Parks Canada Mandate and Responsibilities To Ecological Integrity

Ecological protection has been a responsibility of National Parks since proclamation of the National Parks Act in 1930. The Act has been amended a number of times since its enactment, yet Section 4,the dedication clause, has remained consistent. The dedication clause states:

The National Parks of Canada are hereby dedicated to the people of Canada for their benefit, education, and enjoyment, subject to this Act and the regulations, and National Parks shall be maintained and made use of so as to leave them unimpaired for future generations.
National Parks Act, 1930

The protection of park resources described in the dedication clause was strengthened with an amendment to the National Parks Act in 2000 where it states in section 8 (2):

Maintenance or restoration of ecological integrity, through the protection of natural resources and processes, shall be the first priority of the Minister when considering all aspects of the management of parks.
National Parks of Canada Act, 2000

In the National Parks Policy, Guiding Principles and Operational Policies (1994) it states:

Protecting ecological and commemorative integrity takes precedence in acquiring, managing, and administering heritage places and programs.
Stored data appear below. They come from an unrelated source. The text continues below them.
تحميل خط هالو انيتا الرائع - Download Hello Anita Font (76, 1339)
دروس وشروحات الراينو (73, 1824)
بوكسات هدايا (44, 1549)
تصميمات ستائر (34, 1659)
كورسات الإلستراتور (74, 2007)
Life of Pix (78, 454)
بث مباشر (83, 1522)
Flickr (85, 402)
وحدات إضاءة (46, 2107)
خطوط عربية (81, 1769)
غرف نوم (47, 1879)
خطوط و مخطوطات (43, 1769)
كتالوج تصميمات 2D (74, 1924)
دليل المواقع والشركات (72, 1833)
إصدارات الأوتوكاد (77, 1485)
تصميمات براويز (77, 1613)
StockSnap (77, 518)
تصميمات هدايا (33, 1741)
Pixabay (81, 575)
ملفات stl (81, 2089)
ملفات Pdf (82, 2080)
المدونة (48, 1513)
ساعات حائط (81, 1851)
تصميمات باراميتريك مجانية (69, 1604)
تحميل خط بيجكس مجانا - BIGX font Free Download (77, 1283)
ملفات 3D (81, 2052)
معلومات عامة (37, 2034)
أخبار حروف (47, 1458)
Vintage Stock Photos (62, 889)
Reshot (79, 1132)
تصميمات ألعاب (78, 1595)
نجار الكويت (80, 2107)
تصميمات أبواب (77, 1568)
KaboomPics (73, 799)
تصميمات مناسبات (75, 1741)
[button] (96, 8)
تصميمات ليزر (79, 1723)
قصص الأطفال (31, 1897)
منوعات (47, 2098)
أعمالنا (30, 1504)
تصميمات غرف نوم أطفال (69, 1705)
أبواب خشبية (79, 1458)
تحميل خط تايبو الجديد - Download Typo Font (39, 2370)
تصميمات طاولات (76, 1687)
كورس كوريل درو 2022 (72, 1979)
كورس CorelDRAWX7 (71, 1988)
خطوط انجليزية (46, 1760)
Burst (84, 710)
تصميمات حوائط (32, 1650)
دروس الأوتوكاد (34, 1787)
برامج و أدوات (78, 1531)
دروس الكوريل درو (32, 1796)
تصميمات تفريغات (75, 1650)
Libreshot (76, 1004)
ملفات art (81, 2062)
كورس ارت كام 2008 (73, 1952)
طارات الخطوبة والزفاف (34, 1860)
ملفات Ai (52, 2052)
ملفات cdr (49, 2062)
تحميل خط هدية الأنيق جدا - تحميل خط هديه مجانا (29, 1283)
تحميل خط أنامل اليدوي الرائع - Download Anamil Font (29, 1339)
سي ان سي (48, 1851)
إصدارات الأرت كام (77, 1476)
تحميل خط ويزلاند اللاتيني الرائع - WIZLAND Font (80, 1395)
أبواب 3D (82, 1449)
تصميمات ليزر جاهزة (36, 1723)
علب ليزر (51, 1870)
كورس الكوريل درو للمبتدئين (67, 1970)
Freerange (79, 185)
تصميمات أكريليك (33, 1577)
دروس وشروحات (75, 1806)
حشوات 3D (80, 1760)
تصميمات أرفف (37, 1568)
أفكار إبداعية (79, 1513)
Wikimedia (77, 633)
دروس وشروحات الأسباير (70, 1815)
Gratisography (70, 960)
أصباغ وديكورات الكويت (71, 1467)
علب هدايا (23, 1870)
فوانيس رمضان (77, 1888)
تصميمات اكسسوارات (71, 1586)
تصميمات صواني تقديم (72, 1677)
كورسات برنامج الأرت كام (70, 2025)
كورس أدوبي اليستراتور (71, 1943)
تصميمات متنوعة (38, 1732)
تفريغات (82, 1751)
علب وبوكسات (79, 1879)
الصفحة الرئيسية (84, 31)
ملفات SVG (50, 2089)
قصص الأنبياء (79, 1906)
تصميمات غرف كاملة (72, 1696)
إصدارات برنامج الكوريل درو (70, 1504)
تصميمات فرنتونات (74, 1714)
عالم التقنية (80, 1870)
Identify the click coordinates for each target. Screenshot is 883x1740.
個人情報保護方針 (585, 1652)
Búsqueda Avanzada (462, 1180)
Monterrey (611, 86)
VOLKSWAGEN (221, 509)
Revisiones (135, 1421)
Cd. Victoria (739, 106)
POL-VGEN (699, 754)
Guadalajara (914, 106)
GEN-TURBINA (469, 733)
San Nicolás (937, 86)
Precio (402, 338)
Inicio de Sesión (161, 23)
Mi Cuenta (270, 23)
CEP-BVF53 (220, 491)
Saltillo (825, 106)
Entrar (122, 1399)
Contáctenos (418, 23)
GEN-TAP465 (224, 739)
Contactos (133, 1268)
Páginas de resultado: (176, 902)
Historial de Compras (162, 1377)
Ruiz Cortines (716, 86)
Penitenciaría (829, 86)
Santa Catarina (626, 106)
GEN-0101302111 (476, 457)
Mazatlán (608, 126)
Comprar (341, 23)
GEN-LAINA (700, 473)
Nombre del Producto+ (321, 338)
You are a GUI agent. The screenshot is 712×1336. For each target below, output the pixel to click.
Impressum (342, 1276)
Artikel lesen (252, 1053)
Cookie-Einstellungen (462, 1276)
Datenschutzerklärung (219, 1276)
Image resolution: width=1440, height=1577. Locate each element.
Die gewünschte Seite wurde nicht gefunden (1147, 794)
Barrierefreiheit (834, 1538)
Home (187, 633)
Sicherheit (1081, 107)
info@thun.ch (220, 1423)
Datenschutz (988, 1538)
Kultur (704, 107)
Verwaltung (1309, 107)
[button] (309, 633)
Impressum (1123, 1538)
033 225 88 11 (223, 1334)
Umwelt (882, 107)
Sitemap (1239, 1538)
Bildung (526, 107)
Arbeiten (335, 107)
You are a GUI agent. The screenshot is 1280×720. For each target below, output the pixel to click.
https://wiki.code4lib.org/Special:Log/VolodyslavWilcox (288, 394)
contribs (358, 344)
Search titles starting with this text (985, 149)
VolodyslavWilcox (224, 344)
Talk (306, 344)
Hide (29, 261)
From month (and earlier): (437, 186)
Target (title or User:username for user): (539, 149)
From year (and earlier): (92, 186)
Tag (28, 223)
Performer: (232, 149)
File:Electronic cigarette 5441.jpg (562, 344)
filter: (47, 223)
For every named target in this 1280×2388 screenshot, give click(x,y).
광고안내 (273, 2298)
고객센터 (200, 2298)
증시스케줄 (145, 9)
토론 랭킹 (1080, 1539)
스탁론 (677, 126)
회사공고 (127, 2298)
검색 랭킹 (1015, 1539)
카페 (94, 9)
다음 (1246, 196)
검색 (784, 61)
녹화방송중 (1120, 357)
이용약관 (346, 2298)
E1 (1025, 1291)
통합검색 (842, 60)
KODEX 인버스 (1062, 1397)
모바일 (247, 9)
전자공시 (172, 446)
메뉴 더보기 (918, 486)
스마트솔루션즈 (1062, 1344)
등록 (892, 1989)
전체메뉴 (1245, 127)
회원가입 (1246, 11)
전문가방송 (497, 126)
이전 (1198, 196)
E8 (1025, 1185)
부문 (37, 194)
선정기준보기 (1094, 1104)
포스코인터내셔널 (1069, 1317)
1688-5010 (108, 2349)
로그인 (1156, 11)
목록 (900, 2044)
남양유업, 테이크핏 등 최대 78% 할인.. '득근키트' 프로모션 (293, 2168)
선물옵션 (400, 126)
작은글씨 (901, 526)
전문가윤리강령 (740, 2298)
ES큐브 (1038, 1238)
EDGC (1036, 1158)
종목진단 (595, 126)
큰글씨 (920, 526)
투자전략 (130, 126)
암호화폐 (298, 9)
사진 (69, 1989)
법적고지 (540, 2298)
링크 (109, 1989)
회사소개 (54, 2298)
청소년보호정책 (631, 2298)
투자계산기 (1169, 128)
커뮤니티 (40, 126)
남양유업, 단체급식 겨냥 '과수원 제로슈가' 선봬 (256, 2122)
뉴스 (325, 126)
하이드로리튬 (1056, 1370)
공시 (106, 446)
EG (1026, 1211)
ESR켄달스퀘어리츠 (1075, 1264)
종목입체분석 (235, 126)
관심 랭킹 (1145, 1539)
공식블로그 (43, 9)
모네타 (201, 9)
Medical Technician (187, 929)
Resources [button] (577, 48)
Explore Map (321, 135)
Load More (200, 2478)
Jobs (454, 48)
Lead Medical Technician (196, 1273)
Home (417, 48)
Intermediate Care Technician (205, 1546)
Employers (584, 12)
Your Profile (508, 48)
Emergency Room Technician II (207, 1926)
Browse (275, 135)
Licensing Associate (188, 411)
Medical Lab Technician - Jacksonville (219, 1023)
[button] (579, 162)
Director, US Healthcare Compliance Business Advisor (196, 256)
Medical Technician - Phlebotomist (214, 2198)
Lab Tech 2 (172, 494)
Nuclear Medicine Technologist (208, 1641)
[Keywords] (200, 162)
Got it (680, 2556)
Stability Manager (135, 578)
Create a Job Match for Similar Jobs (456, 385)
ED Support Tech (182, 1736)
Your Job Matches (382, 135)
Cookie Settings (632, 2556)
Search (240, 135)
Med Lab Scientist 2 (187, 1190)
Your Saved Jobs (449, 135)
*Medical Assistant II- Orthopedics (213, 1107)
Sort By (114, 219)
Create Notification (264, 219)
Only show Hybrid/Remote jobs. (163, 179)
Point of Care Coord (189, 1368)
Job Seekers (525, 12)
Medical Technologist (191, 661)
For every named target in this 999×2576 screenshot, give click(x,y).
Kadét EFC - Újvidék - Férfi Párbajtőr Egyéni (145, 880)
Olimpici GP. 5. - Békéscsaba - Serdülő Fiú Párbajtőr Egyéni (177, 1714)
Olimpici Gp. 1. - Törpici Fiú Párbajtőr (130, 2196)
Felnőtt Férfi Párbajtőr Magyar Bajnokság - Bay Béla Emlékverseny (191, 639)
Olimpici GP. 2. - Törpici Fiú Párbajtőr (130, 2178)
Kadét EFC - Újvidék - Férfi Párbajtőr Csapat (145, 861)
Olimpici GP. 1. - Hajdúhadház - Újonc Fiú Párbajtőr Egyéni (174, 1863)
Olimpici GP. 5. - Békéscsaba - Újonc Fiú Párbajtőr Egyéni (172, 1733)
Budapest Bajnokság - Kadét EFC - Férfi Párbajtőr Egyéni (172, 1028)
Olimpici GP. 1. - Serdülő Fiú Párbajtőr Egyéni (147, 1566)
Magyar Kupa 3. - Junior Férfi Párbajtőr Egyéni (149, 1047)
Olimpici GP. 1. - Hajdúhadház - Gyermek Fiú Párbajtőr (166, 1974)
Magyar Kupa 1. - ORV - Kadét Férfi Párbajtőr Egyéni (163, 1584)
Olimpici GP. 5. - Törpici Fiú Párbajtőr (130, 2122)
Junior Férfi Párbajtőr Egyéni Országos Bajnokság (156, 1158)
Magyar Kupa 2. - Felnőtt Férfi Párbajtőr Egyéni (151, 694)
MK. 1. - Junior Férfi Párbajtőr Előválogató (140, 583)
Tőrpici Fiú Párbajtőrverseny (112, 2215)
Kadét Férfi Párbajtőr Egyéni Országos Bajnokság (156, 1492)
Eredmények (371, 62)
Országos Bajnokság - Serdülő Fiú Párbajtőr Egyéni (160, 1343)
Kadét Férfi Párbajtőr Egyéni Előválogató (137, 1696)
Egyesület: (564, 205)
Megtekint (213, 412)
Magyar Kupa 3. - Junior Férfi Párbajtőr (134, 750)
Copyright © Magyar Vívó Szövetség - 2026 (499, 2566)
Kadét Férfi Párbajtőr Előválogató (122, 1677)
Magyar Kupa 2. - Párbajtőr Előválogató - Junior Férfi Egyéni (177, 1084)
These statements clearly indicate that Parks must maintain ecological integrity. The 1995 National Business Plan for Parks Canada has called for the preparation of benchmark statements on ecological integrity. These statements, with their goals, objectives, and indicators will allow Park managers to monitor their progress and identify areas of concern relating to the ecological integrity of their respective Park. This progress will be reported through the State of the Park Report every two years.

In 1998 the Minister responsible for Canadian Heritage established a panel to examine ecological integrity in National Parks. Their report was released in March 2000. Their recommendations and the Ministers response to the Panels Report will be addressed during the review of Prince Albert National Park Management Plan.